● **THE TASK**
Provide a character-exact reproduction of the lines from the line with "Image attached. Find" to the end of the entries.

● **THE DATA**

◇ ◇ ◇ ◇ ◇

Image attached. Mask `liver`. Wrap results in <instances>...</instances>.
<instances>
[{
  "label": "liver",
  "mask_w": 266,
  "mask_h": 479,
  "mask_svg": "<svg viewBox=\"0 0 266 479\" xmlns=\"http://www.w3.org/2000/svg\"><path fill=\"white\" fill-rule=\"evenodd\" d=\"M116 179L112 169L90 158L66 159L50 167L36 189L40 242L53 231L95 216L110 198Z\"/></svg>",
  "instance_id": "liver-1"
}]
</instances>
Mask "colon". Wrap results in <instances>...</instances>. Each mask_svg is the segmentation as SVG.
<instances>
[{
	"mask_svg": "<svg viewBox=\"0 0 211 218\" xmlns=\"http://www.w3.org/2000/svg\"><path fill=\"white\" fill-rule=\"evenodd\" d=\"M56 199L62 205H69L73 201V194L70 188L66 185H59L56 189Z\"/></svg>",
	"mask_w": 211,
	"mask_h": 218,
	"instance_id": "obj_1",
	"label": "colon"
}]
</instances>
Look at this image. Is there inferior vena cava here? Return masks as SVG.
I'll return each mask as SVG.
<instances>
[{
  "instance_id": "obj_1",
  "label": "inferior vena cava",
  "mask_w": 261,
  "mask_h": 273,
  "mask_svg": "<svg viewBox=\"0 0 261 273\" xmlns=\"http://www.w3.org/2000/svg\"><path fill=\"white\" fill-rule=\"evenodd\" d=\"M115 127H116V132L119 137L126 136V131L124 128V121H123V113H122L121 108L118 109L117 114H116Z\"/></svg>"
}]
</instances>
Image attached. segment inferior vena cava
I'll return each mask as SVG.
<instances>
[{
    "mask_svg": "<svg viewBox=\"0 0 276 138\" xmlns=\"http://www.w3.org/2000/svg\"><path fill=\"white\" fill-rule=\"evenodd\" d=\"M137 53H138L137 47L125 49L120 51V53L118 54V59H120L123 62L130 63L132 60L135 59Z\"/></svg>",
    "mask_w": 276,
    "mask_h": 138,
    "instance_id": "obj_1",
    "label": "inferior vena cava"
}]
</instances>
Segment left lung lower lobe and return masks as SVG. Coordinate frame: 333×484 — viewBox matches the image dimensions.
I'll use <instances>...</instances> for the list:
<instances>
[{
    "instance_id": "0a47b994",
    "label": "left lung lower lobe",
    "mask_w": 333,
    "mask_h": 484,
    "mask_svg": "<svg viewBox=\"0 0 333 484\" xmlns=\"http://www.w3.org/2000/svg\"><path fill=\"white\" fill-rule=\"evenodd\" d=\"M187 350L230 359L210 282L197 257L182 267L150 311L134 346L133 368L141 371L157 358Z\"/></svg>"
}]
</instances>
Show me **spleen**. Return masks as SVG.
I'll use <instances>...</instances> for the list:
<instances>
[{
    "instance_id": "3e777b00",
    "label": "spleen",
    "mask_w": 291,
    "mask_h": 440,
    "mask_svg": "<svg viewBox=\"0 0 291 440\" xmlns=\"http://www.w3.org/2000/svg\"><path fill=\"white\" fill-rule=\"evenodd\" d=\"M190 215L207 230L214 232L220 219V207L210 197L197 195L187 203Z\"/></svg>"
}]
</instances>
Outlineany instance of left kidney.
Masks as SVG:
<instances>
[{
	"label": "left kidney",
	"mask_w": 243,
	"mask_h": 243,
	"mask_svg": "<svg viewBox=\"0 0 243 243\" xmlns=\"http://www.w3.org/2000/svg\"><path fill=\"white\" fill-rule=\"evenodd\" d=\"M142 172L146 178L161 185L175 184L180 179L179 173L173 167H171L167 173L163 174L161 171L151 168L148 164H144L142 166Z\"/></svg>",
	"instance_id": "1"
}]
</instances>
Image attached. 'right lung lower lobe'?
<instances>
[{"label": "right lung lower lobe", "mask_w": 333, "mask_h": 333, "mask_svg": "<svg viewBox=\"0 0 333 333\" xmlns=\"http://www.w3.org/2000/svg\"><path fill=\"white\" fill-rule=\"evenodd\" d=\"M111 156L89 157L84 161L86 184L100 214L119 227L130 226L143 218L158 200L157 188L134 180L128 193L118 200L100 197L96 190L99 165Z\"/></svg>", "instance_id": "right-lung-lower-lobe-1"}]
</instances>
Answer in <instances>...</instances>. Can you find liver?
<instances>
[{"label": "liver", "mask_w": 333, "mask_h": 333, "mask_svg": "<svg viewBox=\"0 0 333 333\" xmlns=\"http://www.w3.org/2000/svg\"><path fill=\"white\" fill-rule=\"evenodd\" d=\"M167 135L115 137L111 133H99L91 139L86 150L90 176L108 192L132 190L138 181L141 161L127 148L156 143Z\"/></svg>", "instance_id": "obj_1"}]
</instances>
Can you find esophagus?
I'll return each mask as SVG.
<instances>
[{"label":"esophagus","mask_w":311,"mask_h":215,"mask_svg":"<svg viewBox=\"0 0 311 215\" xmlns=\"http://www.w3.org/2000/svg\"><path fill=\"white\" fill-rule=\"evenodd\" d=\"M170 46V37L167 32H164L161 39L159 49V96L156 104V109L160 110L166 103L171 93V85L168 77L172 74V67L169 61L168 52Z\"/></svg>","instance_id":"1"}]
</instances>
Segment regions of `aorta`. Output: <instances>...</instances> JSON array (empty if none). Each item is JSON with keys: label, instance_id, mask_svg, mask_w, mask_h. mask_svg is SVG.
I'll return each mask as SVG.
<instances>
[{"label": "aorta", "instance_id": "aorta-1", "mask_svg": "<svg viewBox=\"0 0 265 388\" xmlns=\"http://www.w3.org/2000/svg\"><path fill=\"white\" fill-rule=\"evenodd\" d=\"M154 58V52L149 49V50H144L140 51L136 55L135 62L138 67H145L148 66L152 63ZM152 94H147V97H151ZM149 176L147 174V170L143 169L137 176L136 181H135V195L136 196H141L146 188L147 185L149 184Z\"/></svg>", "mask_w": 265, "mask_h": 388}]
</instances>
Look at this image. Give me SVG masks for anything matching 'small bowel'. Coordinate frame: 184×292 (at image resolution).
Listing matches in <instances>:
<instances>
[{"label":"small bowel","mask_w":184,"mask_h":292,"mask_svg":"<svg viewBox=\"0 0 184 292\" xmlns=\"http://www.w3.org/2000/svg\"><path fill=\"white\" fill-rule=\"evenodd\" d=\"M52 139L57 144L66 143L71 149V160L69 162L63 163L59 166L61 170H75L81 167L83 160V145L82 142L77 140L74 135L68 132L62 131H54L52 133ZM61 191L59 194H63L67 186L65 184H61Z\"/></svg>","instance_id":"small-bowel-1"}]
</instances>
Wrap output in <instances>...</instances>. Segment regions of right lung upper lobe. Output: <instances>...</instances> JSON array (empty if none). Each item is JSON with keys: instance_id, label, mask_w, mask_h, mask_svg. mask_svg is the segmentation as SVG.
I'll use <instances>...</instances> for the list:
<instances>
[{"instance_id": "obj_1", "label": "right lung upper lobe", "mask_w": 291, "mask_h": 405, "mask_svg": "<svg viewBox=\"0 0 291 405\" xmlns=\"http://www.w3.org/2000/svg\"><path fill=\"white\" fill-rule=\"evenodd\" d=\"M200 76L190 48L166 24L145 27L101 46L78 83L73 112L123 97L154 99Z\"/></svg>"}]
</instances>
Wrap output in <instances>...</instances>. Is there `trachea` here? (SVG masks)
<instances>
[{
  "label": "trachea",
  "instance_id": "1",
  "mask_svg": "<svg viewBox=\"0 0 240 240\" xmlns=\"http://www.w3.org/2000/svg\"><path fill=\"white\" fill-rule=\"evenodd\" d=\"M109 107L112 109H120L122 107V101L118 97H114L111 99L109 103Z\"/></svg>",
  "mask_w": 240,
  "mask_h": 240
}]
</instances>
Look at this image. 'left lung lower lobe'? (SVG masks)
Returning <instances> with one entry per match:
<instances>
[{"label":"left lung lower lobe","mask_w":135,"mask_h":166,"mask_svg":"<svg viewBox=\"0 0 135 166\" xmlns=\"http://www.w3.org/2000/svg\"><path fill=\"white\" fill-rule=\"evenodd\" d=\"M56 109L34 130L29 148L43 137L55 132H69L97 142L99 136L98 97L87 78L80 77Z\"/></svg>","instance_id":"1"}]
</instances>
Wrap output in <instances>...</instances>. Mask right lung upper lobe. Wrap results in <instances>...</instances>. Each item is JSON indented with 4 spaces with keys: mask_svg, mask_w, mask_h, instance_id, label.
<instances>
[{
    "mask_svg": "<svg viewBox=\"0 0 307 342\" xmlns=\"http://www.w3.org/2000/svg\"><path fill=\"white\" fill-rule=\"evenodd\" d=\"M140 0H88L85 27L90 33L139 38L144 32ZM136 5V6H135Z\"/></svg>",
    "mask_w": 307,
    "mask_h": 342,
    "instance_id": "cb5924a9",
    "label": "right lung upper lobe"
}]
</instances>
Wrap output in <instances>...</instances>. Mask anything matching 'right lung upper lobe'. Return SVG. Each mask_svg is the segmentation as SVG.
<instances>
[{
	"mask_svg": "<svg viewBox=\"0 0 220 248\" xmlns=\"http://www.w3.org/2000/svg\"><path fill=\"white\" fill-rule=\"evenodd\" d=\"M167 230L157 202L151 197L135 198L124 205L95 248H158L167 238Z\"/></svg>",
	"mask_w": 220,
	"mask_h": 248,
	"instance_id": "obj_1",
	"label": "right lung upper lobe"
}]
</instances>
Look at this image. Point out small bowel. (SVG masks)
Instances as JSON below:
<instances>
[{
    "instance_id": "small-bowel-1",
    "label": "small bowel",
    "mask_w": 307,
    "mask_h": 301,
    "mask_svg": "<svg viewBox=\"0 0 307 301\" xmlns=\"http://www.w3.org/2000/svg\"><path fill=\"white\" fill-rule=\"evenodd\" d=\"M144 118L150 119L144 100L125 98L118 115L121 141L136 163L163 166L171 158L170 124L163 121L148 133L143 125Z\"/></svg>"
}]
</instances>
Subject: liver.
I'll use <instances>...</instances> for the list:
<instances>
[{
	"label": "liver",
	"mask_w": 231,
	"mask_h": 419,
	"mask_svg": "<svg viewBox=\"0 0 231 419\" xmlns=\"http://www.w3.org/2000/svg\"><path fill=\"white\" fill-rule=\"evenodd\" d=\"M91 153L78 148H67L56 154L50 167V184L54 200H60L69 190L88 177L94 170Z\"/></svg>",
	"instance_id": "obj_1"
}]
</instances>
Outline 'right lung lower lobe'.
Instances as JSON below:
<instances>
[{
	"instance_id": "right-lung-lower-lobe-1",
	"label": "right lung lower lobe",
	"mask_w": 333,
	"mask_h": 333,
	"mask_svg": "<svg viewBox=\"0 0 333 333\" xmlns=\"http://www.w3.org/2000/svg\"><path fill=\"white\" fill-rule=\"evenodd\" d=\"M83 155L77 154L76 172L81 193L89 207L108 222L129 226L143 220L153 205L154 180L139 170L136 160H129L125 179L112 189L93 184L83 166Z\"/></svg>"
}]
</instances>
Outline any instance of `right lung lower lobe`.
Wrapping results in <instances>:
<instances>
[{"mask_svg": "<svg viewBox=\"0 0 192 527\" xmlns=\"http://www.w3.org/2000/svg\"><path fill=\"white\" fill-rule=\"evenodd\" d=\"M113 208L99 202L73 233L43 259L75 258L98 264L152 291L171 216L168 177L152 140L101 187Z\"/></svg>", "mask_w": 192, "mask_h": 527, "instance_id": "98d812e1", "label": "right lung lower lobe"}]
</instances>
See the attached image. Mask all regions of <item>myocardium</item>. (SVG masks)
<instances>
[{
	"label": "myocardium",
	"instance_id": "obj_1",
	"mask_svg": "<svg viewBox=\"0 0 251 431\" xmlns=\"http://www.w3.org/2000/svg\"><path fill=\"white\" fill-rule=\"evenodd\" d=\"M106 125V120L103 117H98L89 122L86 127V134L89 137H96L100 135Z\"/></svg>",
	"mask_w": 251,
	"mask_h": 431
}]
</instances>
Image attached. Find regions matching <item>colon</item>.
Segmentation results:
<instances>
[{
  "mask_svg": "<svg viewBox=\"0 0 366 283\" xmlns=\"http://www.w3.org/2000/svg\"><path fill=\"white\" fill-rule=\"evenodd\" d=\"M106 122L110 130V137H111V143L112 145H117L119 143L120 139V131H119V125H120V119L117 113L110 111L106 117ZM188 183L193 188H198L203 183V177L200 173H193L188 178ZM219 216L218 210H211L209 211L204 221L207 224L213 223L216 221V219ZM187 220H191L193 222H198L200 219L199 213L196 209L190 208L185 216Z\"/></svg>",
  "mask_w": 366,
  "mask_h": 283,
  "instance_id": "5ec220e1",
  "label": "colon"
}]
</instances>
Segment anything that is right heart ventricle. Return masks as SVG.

◇ ◇ ◇ ◇ ◇

● **ANSWER BOX**
Image attached. Find regions matching <item>colon</item>.
Segmentation results:
<instances>
[{
  "mask_svg": "<svg viewBox=\"0 0 366 283\" xmlns=\"http://www.w3.org/2000/svg\"><path fill=\"white\" fill-rule=\"evenodd\" d=\"M106 122L110 130V137H111V143L112 145H117L119 143L120 139V131H119V125H120V119L117 113L110 111L106 117ZM188 183L193 188H198L203 183V177L200 173H193L188 178ZM219 216L218 210H211L209 211L204 221L207 224L213 223L216 221V219ZM187 220H191L193 222H198L200 219L199 213L196 209L190 208L185 216Z\"/></svg>",
  "mask_w": 366,
  "mask_h": 283,
  "instance_id": "5ec220e1",
  "label": "colon"
}]
</instances>
Segment anything that is right heart ventricle. Return masks as SVG.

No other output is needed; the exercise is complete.